Doses higher than 40 mg/day have not been studied in patients with hepatic impairment [see Clinical Pharmacology].

OVERDOSAGE

Experience in patients taking very high doses of pantoprazole (>240 mg) is limited. Spontaneous post marketing reports of overdose are generally within the known safety profile of pantoprazole.
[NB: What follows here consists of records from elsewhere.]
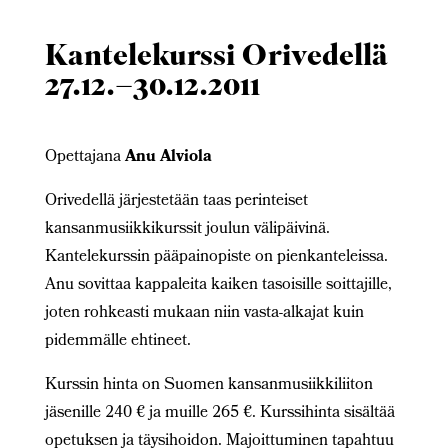
Kantelekurssi Orivedellä
27.12.–30.12.2011
Opettajana
Anu Alviola
Orivedellä järjestetään taas perinteiset
kansanmusiikkikurssit joulun välipäivinä.
Kantelekurssin pääpainopiste on pienkanteleissa.
Anu sovittaa kappaleita kaiken tasoisille soittajille,
joten rohkeasti mukaan niin vasta-alkajat kuin
pidemmälle ehtineet.
Kurssin hinta on Suomen kansanmusiikkiliiton
jäsenille 240 € ja muille 265 €. Kurssihinta sisältää
opetuksen ja täysihoidon. Majoittuminen tapahtuu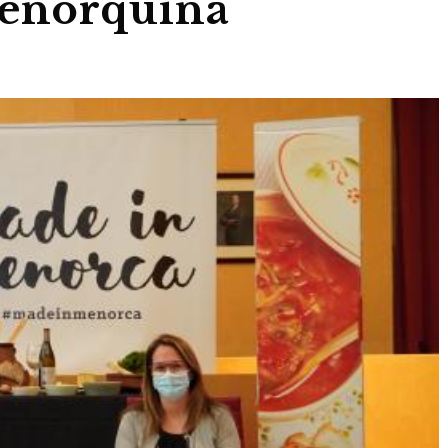
enorquina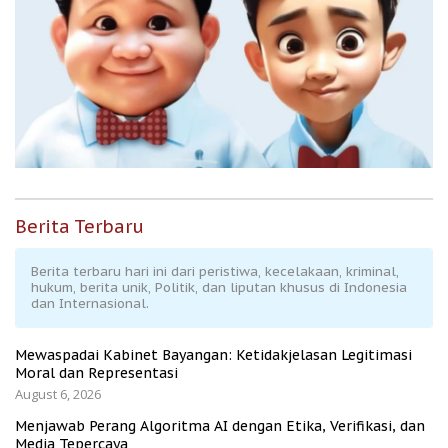
Berita Terbaru
Berita terbaru hari ini dari peristiwa, kecelakaan, kriminal,
hukum, berita unik, Politik, dan liputan khusus di Indonesia
dan Internasional.
Mewaspadai Kabinet Bayangan: Ketidakjelasan Legitimasi
Moral dan Representasi
August 6, 2026
Menjawab Perang Algoritma AI dengan Etika, Verifikasi, dan
Media Tepercaya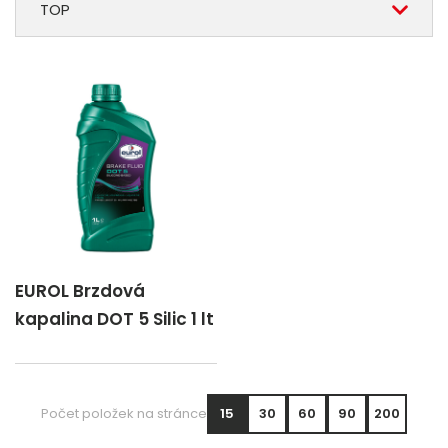
TOP
EUROL Brzdová
kapalina DOT 5 Silic 1 lt
Počet položek na stránce
15
30
60
90
200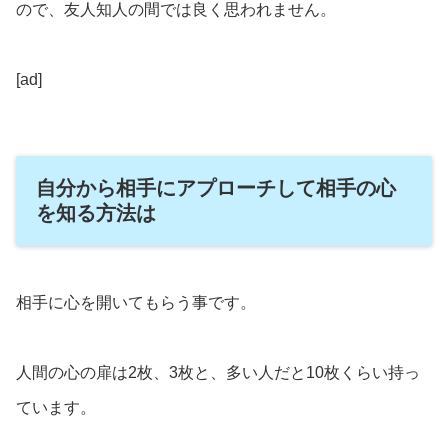
ので、友人知人の間では良く思われません。
[ad]
自分から相手にアプローチして相手の心
を知る方法は
相手に心を開いてもらう事です。
人間の心の扉は2枚、3枚と、多い人だと10枚くらい持っ
ています。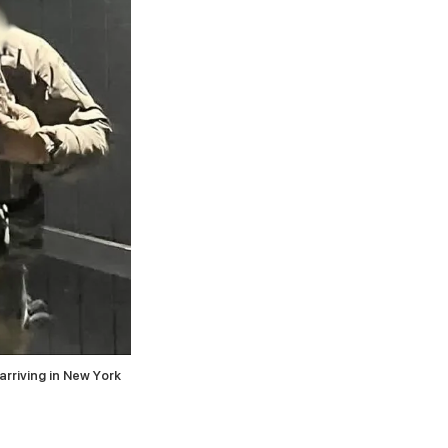
rriving in New York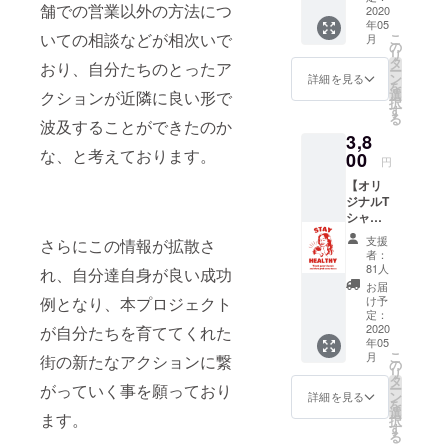
舗での営業以外の方法につ
らをぜ
2020
年05
ひお願
いての相談などが相次いで
こ
月
い致し
の
リ
ます。
タ
おり、自分たちのとったア
ー
（支援
ン
詳細を見る
を
額の上
選
クションが近隣に良い形で
択
乗せ追
す
る
加も大
波及することができたのか
3,8
歓迎で
な、と考えております。
す！）
00
円
＊プロ
【オリ
ジェク
ジナルT
ト終了
シャツ
時に、
で支
お礼の
支援
さらにこの情報が拡散さ
援！】
メール
者：
今回の
をさせ
81人
れ、自分達自身が良い成功
プロ
て頂き
お届
ジェク
ます。
け予
例となり、本プロジェクト
トの為
＊見返
定：
に製作
2020
が自分たちを育ててくれた
りはい
年05
したア
らない
こ
月
街の新たなアクションに繋
フロタ
から応
の
リ
コスオ
援だけ
タ
ー
がっていく事を願っており
リジナ
したい
ン
詳細を見る
を
ルTシャ
という
選
ます。
択
ツで
お声を
す
る
す。 コ
いただ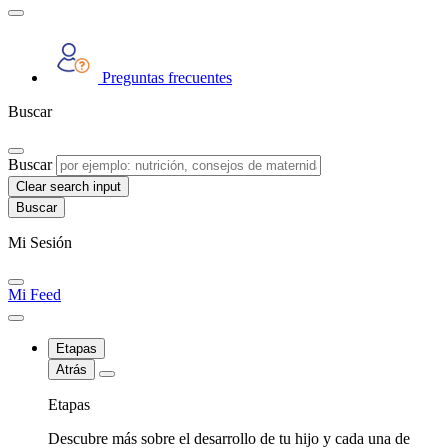
Preguntas frecuentes
Buscar
Buscar
Clear search input
Mi Sesión
Mi Feed
Etapas
Atrás
Etapas
Descubre más sobre el desarrollo de tu hijo y cada una de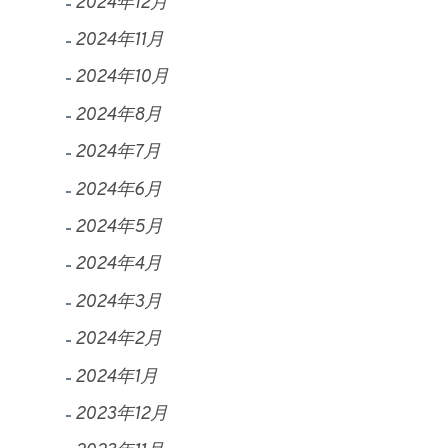
2024年12月
2024年11月
2024年10月
2024年8月
2024年7月
2024年6月
2024年5月
2024年4月
2024年3月
2024年2月
2024年1月
2023年12月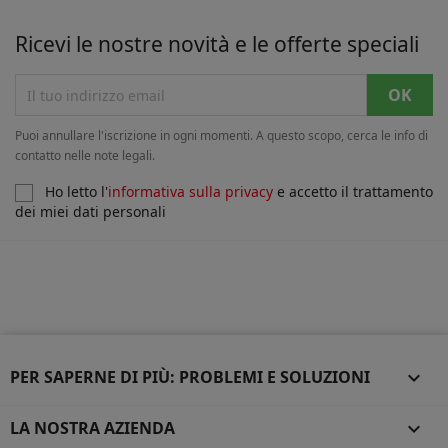
Ricevi le nostre novità e le offerte speciali
Puoi annullare l'iscrizione in ogni momenti. A questo scopo, cerca le info di
contatto nelle note legali.
Ho letto l'
informativa sulla privacy
e accetto il trattamento
dei miei dati personali
PER SAPERNE DI PIÙ: PROBLEMI E SOLUZIONI

LA NOSTRA AZIENDA

Pantoprazole is not removed by hemodialysis. In case of over dosage,treatment should be symptomatic and supportive. The reported symptoms of acute toxicity were hypo activity, ataxia, hunched sitting, limb-splay, lateral position, segregation, absence of ear reflex and tremor.

ADVERSE EFFECTS:

  • General: Headache, nausea, abdominal pain, vomiting, flatulence, dizziness and arthralgia.
  • Body as a Whole: Allergic reaction, pyrexia, photosensitivity reaction and facial edema.
  • Gastrointestinal: Constipation, dry mouth and hepatitis.
  • Hematologic: Leucopenia and thrombocytopenia.
  • Metabolic/Nutritional: Elevated CK (creatine kinase), generalized edema, elevated triglycerides and liver enzymes elevated.
  • Musculoskeletal: Myalgia.
  • Nervous: Depression and vertigo.
  • Skin and Appendages: Urticaria, rash and pruritus.
  • Special Senses: Blurred vision.
  • Zollinger-Ellison Syndrome
    • Immune System Disorders: Anaphylaxis (including anaphylactic shock).
    • Skin and Subcutaneous Tissue Disorders: Severe dermatologic reactions (some fatal), including erythema multiforme, Stevens-Johnson syndrome, toxic epidermal necrolysis (TEN, some fatal) and angioedema (Quincke's edema).
    • Musculoskeletal and Connective Tissue Disorders: Rhabdomyolysis and bone fracture.
    • Metabolism and Nutritional Disorders: Hypomagnesaemia.
    • Renal and Urinary Disorders: Interstitial nephritis.
    • Hepatobiliary Disorders: Hepatocellular damage leading to jaundice and hepatic failure.
    • Psychiatric Disorders: Hallucination and confusion.
    • Zollinger-Ellison syndrome: Adverse reactions were reported in patients taking pantoprazole 80 mg/day to 240 mg/day for upto 2 years were similar to those reported in adult patients with GERD.

Packing: Blister of 10 tablets.

Storage: Store in a cool and dry place below 30° C. Protect from moisture.